§ **Your instructions**
Return the line containing "Značka: Lincos" and every line after it through the end of the entries below, with no other lines.

________

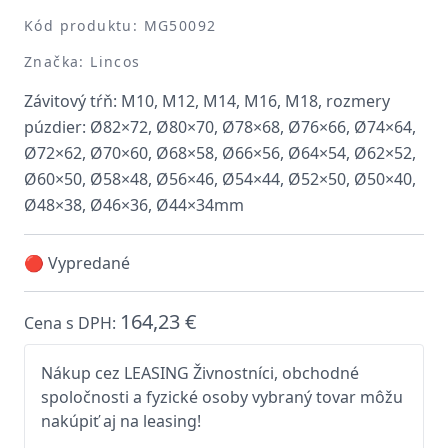
Kód produktu: MG50092
Značka: Lincos
Závitový tŕň: M10, M12, M14, M16, M18, rozmery
púzdier: Ø82×72, Ø80×70, Ø78×68, Ø76×66, Ø74×64,
Ø72×62, Ø70×60, Ø68×58, Ø66×56, Ø64×54, Ø62×52,
Ø60×50, Ø58×48, Ø56×46, Ø54×44, Ø52×50, Ø50×40,
Ø48×38, Ø46×36, Ø44×34mm
🔴 Vypredané
164,23 €
Cena s DPH:
Nákup cez LEASING Živnostníci, obchodné
spoločnosti a fyzické osoby vybraný tovar môžu
nakúpiť aj na leasing!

________

§ **Exercise result**
Značka: Lincos
Závitový tŕň: M10, M12, M14, M16, M18, rozmery
púzdier: Ø82×72, Ø80×70, Ø78×68, Ø76×66, Ø74×64,
Ø72×62, Ø70×60, Ø68×58, Ø66×56, Ø64×54, Ø62×52,
Ø60×50, Ø58×48, Ø56×46, Ø54×44, Ø52×50, Ø50×40,
Ø48×38, Ø46×36, Ø44×34mm
🔴 Vypredané
164,23 €
Cena s DPH:
Nákup cez LEASING Živnostníci, obchodné
spoločnosti a fyzické osoby vybraný tovar môžu
nakúpiť aj na leasing!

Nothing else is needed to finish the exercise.